### EXERCISE MATERIAL
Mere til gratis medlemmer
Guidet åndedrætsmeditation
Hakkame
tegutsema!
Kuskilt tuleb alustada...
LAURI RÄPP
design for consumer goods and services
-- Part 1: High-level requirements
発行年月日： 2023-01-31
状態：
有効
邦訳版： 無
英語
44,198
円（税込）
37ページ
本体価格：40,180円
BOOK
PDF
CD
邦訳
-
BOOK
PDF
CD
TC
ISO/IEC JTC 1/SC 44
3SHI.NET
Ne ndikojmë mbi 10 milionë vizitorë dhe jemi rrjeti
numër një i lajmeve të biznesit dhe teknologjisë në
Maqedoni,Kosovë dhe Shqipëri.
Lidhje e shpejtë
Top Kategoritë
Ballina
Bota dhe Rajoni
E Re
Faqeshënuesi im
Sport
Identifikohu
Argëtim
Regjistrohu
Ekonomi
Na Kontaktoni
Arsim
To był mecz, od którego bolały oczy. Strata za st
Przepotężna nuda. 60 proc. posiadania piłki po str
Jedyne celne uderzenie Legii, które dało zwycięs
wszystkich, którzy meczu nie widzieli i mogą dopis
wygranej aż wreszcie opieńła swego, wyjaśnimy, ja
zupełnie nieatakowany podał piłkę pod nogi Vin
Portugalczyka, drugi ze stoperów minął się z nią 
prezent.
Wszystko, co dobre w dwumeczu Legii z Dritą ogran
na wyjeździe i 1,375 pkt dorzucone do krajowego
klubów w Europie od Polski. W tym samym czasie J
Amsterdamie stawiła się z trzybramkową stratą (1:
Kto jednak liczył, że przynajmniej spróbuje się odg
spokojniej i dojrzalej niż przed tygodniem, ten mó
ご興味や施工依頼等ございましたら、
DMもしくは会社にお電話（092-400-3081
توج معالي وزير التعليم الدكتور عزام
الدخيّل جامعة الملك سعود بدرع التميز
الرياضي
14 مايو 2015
######
WORK TO BE COMPLETED: In the listing above, each line with the word "Legii" is to be copied out.

OUTPUT BELOW:
Jedyne celne uderzenie Legii, które dało zwycięs
Wszystko, co dobre w dwumeczu Legii z Dritą ogran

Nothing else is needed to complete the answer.